Not that the government should be subsidizing the entire education industry. Not that these parents and other taxpayers should be forced to pay for the tuition and education of college students of all ages, including the Pell Grants, other federal grants, and subsidized and unsubsidized student loans. That entire boondoggle should be eliminated entirely and immediately or at least as soon as possible.

However, parents should be responsible for promoting responsible drinking by educating their youths on the effects of alcohol and drop the idea that an arbitrary age limit of 21 will avert more drinking and driving accidents at the age of 18 or that a lower drinking age will encourage more "binge drinking," meaning out-of-control irresponsible drinking. That's already happening under the current system, and yet the statist parents and government officials can't and won't see that. Besides, "age of consent," in governmentese, is an artificial moron construct. Although federal and state laws don't see it this way, real age of consent (meaning an individual youth's choice consenting to the activity and not some arbitrary edict setting the limit) not only includes sex, but it also includes smoking, drinking, watching an adult film, voting, and going off to fight a war in some faraway land.

Parents should even stop supporting the "childification" (infantilization) of these youths, who have been taken out of the hands of their own families and become warded to the state which has placed them under its control and enslaved them until they reach the magical age of 18. By the time they reach the age of 18, it's too late: that "child-like" mindset under which these young people labor has taken over completely and will be a permanent part of their lives. If anything, it's the parents who are at fault for allowing this to happen. They think that they are not responsible for teaching their kids about sex, drugs, alcohol, the importance of work ethics, and other paramount things that will become a crucial part of these youths' lives.
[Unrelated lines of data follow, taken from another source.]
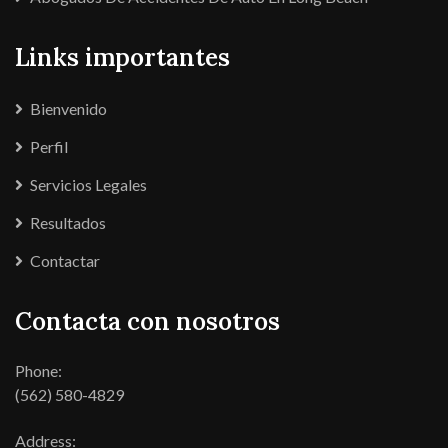
Links importantes
Bienvenido
Perfil
Servicios Legales
Resultados
Contactar
Contacta con nosotros
Phone:
(562) 580-4829
Address:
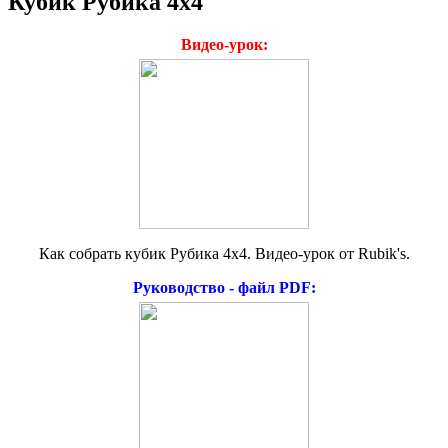
Кубик Рубика
4х4
Видео-урок:
Как собрать кубик Рубика 4х4. Видео-урок от Rubik's.
Руководство - файл PDF:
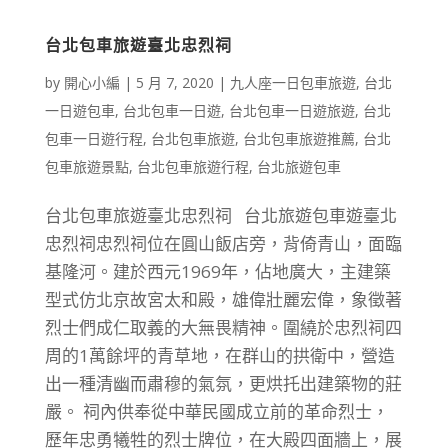
台北包車旅遊臺北忠烈祠
by
開心小編
|
5 月 7, 2020
|
九人座一日包車旅遊
,
台北
一日遊包車
,
台北包車一日遊
,
台北包車一日遊旅遊
,
台北
包車一日遊行程
,
台北包車旅遊
,
台北包車旅遊推薦
,
台北
包車旅遊景點
,
台北包車旅遊行程
,
台北旅遊包車
台北包車旅遊臺北忠烈祠 台北旅遊包車遊臺北
忠烈祠忠烈祠位在圓山飯店旁，背倚青山，面臨
基隆河。建於西元1969年，佔地廣大，主建築
型式仿北京故宮太和殿，雄偉壯麗宏偉，象徵著
烈士們成仁取義的大無畏精神。圍繞於忠烈祠四
周的1萬餘坪的青草地，在群山的拱衛中，營造
出一種清幽而肅穆的氣氛，更烘托出建築物的莊
嚴。 祠內供奉從中華民國成立前的革命烈士，
歷年忠勇犧牲的烈士牌位，在大殿四面牆上，展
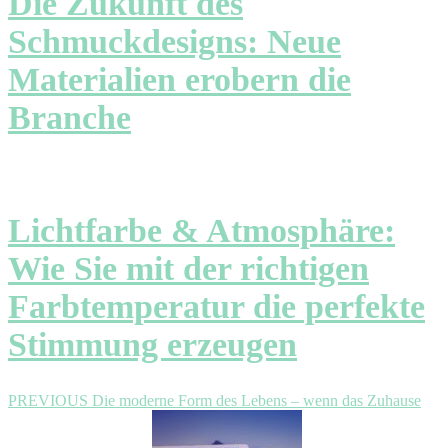
Die Zukunft des
Schmuckdesigns: Neue
Materialien erobern die
Branche
Lichtfarbe & Atmosphäre:
Wie Sie mit der richtigen
Farbtemperatur die perfekte
Stimmung erzeugen
Beitragsnavigation
Previous
PREVIOUS
Die moderne Form des Lebens – wenn das Zuhause
post:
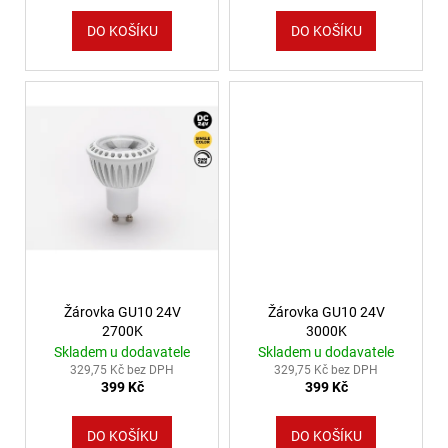
DO KOŠÍKU
DO KOŠÍKU
Žárovka GU10 24V
Žárovka GU10 24V
2700K
3000K
Skladem u dodavatele
Skladem u dodavatele
329,75 Kč bez DPH
329,75 Kč bez DPH
399 Kč
399 Kč
DO KOŠÍKU
DO KOŠÍKU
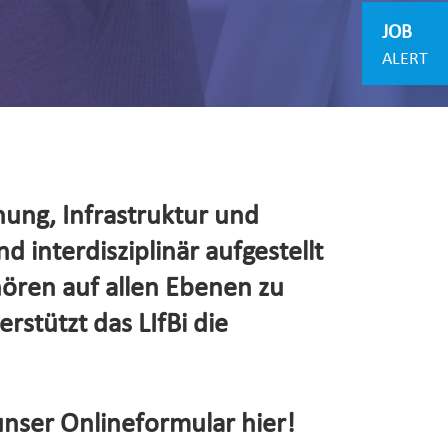
JOB
ALERT
hung, Infrastruktur und
d interdisziplinär aufgestellt
hören auf allen Ebenen zu
rstützt das LIfBi die
unser Onlineformular hier!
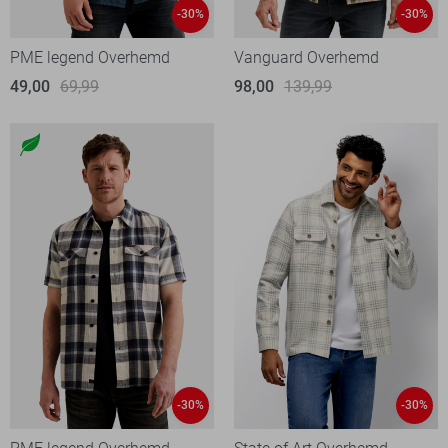
-30%
-30%
PME legend Overhemd
Vanguard Overhemd
49,00
69,99
98,00
139,99
-30%
-30%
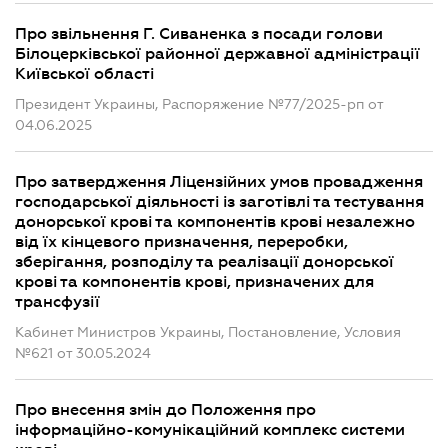
Про звільнення Г. Сиваненка з посади голови
Білоцерківської районної державної адміністрації
Київської області
Президент Украины, Распоряжение №77/2025-рп от
04.06.2025
Про затвердження Ліцензійних умов провадження
господарської діяльності із заготівлі та тестування
донорської крові та компонентів крові незалежно
від їх кінцевого призначення, переробки,
зберігання, розподілу та реалізації донорської
крові та компонентів крові, призначених для
трансфузії
Кабинет Министров Украины, Постановление, Условия
№621 от 30.05.2024
Про внесення змін до Положення про
інформаційно-комунікаційний комплекс системи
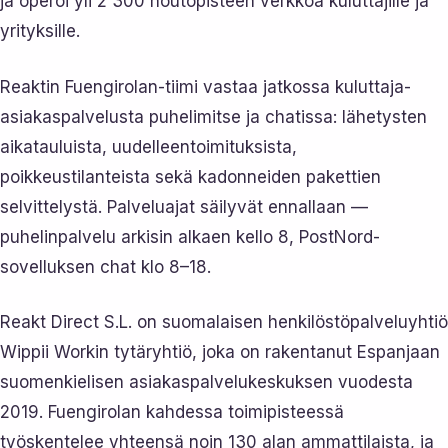
ja operoi yli 2 300 noutopisteen verkkoa kuluttajille ja
yrityksille.
Reaktin Fuengirolan-tiimi vastaa jatkossa kuluttaja-
asiakaspalvelusta puhelimitse ja chatissa: lähetysten
aikatauluista, uudelleentoimituksista,
poikkeustilanteista sekä kadonneiden pakettien
selvittelystä. Palveluajat säilyvät ennallaan —
puhelinpalvelu arkisin alkaen kello 8, PostNord-
sovelluksen chat klo 8–18.
Reakt Direct S.L. on suomalaisen henkilöstöpalveluyhtiö
Wippii Workin tytäryhtiö, joka on rakentanut Espanjaan
suomenkielisen asiakaspalvelukeskuksen vuodesta
2019. Fuengirolan kahdessa toimipisteessä
työskentelee yhteensä noin 130 alan ammattilaista, ja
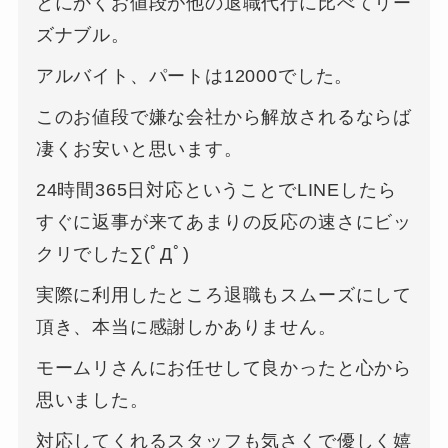
とにかくお値段が他の退職代行に比べてリー
ズナブル。
アルバイト、パートは12000でした。
このお値段で嫌な会社から解放されるならば
凄くお安いと思います。
24時間365日対応ということでLINEしたら
すぐに返事が来てあまりの反応の速さにビッ
クリでした∑(ﾟДﾟ)
実際に利用したところ退職もスムーズにして
頂き、本当に感謝しかありません。
モームリさんにお任せして良かったと心から
思いました。
対応してくれるスタッフも気さくで優しく嬉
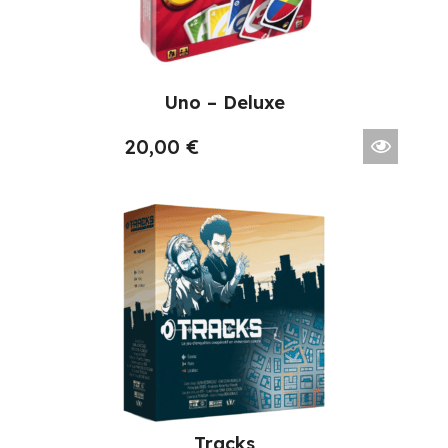
Uno – Deluxe
20,00
€
Tracks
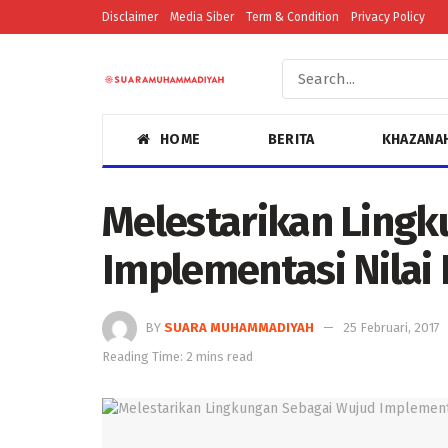
Disclaimer
Media Siber
Term & Condition
Privacy Policy
HOME
BERITA
KHAZANA
Melestarikan Ling
Implementasi Nilai
BY
SUARA MUHAMMADIYAH
25 Februari, 2017
Reading Time: 2 mins read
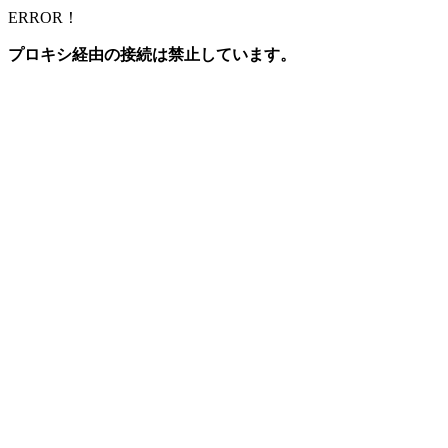
ERROR！
プロキシ経由の接続は禁止しています。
If only these parents had spines, stopped supporting groups like SADD and MADD, and pushed for control over their kids' lives, perhaps we wouldn't be in this mess. But that's wishful thinking. Parents and the government are the reason why the youth are binge drinking, having sex, using drugs, not working and learning work ethics before they're 18, and rebelling in a childish fashion because they are not allowed to understand responsibility that will be a paramount part for the rest of their lives.